Search code examples
javastatisticsdistribution

Given a min, max, mean and standard deviation, generate a random value from a distribution using Java


Given that min = 0.00, max = 1400.00, mean = 150.50, standard deviation = 25.00, how does one generates a random value base on these statistics? From my understanding is that this graph is a skewed graph however I am not too sure if it's a log-normal distributed. However from my understanding so far, the following piece of code returns a value that is from a normal distribution.
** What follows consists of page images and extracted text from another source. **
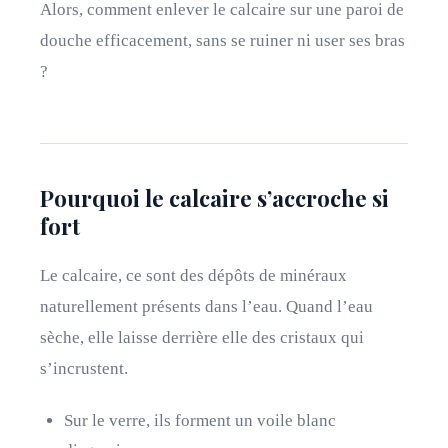
Alors, comment enlever le calcaire sur une paroi de
douche efficacement, sans se ruiner ni user ses bras
?
Pourquoi le calcaire s’accroche si
fort
Le calcaire, ce sont des dépôts de minéraux
naturellement présents dans l’eau. Quand l’eau
sèche, elle laisse derrière elle des cristaux qui
s’incrustent.
Sur le verre, ils forment un voile blanc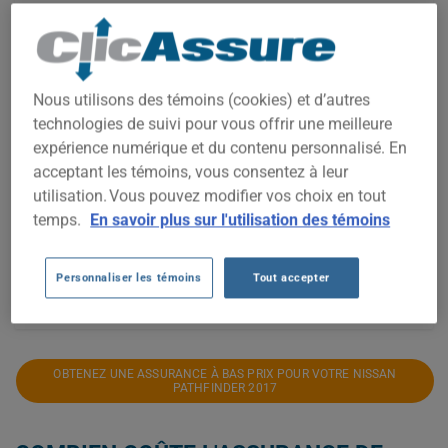
1 500$
Nous utilisons des témoins (cookies) et d’autres
1 400$
technologies de suivi pour vous offrir une meilleure
expérience numérique et du contenu personnalisé. En
1 300$
acceptant les témoins, vous consentez à leur
utilisation. Vous pouvez modifier vos choix en tout
1 200$
temps.
En savoir plus sur l'utilisation des témoins
1 100$
Personnaliser les témoins
Tout accepter
2021
2022
2023
2024
2025
2026
OBTENEZ UNE ASSURANCE À BAS PRIX POUR VOTRE NISSAN
PATHFINDER 2017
private static int generateValue(double mean, double stdDev) {
    return (rand.nextGaussian() * stdDev) + mean);
}

Solution

  • One way to do this is to find a naturally bounded distribution which has mean and variance characterized by two parameters. That reduces the problem from trying to meet four constraints (min, max, mean, and s.d.) simultaneously to solving two equations (for mean and s.d.) in terms of two parameters. The beta distribution meets those needs. It's defined on the range [0, 1], but that can be easily adjusted to your problem by scaling results by 1400. I used the Wikipedia link provided above to refresh my memory on the formulae for mean and variance of a beta, and then headed over to the solver at Wolfram|Alpha to enter enter the formulae using a mean of 150.5/1400 and standard deviation of 25/1400. This yielded solutions of α=32.237057 and β=267.642543, so you can fulfill your requirements by generating values X = 1400 * beta(α, β) using the derived parameter values.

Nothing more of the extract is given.